------ EXTRACTED DATA
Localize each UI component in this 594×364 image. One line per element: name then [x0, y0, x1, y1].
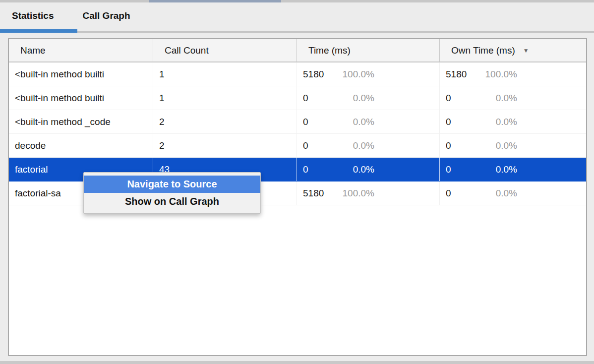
- tab-call-graph[interactable]: Call Graph: [70, 2, 142, 29]
- column-header-label: Call Count: [165, 45, 209, 56]
- column-header-label: Name: [20, 45, 46, 56]
- time-cell: 5180 100.0%: [297, 62, 440, 86]
- time-value: 5180: [303, 188, 333, 199]
- own-time-cell: 0 0.0%: [440, 182, 586, 205]
- column-header-label: Own Time (ms): [451, 45, 515, 56]
- own-time-value: 0: [446, 93, 475, 104]
- own-time-cell: 0 0.0%: [440, 86, 586, 110]
- table-row[interactable]: <built-in method _code 2 0 0.0% 0 0.0%: [9, 110, 586, 134]
- time-percent: 0.0%: [333, 140, 374, 151]
- time-cell: 5180 100.0%: [297, 182, 440, 205]
- time-cell: 0 0.0%: [297, 110, 440, 133]
- own-time-percent: 0.0%: [475, 140, 517, 151]
- own-time-value: 0: [446, 164, 475, 175]
- column-header-label: Time (ms): [308, 45, 351, 56]
- call-count-cell: 1: [153, 86, 297, 110]
- table-row[interactable]: <built-in method builti 1 0 0.0% 0 0.0%: [9, 86, 586, 110]
- name-cell: <built-in method _code: [9, 110, 153, 133]
- menu-item-show-on-call-graph[interactable]: Show on Call Graph: [84, 193, 260, 210]
- own-time-value: 0: [446, 140, 475, 151]
- time-percent: 0.0%: [333, 164, 374, 175]
- column-header-own-time[interactable]: Own Time (ms) ▼: [440, 39, 586, 61]
- table-row[interactable]: <built-in method builti 1 5180 100.0% 51…: [9, 62, 586, 86]
- time-value: 5180: [303, 69, 333, 80]
- time-value: 0: [303, 117, 333, 127]
- own-time-percent: 0.0%: [475, 188, 517, 199]
- context-menu: Navigate to Source Show on Call Graph: [83, 172, 261, 214]
- name-cell: <built-in method builti: [9, 86, 153, 110]
- own-time-value: 0: [446, 117, 475, 127]
- name-cell: decode: [9, 134, 153, 157]
- tab-bar-divider: [77, 31, 594, 33]
- top-strip-accent: [149, 0, 281, 2]
- own-time-cell: 0 0.0%: [440, 158, 586, 181]
- active-tab-underline: [0, 29, 77, 33]
- column-header-name[interactable]: Name: [9, 39, 153, 61]
- tab-bar: Statistics Call Graph: [0, 2, 142, 29]
- time-value: 0: [303, 93, 333, 104]
- time-percent: 0.0%: [333, 117, 374, 127]
- table-header-row: Name Call Count Time (ms) Own Time (ms) …: [9, 39, 586, 62]
- time-percent: 100.0%: [333, 69, 374, 80]
- time-value: 0: [303, 164, 333, 175]
- sort-desc-icon: ▼: [523, 47, 529, 54]
- name-cell: <built-in method builti: [9, 62, 153, 86]
- time-cell: 0 0.0%: [297, 86, 440, 110]
- own-time-percent: 0.0%: [475, 117, 517, 127]
- call-count-cell: 1: [153, 62, 297, 86]
- time-value: 0: [303, 140, 333, 151]
- own-time-cell: 0 0.0%: [440, 134, 586, 157]
- call-count-cell: 2: [153, 134, 297, 157]
- call-count-cell: 2: [153, 110, 297, 133]
- own-time-cell: 0 0.0%: [440, 110, 586, 133]
- column-header-call-count[interactable]: Call Count: [153, 39, 297, 61]
- window-bottom-strip: [0, 361, 594, 364]
- table-row[interactable]: decode 2 0 0.0% 0 0.0%: [9, 134, 586, 158]
- column-header-time[interactable]: Time (ms): [297, 39, 440, 61]
- own-time-percent: 100.0%: [475, 69, 517, 80]
- own-time-percent: 0.0%: [475, 93, 517, 104]
- time-percent: 0.0%: [333, 93, 374, 104]
- own-time-cell: 5180 100.0%: [440, 62, 586, 86]
- menu-item-navigate-to-source[interactable]: Navigate to Source: [84, 176, 260, 193]
- own-time-percent: 0.0%: [475, 164, 517, 175]
- own-time-value: 0: [446, 188, 475, 199]
- tab-statistics[interactable]: Statistics: [0, 2, 65, 29]
- own-time-value: 5180: [446, 69, 475, 80]
- time-cell: 0 0.0%: [297, 158, 440, 181]
- time-percent: 100.0%: [333, 188, 374, 199]
- time-cell: 0 0.0%: [297, 134, 440, 157]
------------
_DESCRIPTION OF THE TASK_
Every line above with the string "decode" in it should be copied into the answer.

_TASK RESULT_
- name-cell: decode: [9, 134, 153, 157]
- table-row[interactable]: decode 2 0 0.0% 0 0.0%: [9, 134, 586, 158]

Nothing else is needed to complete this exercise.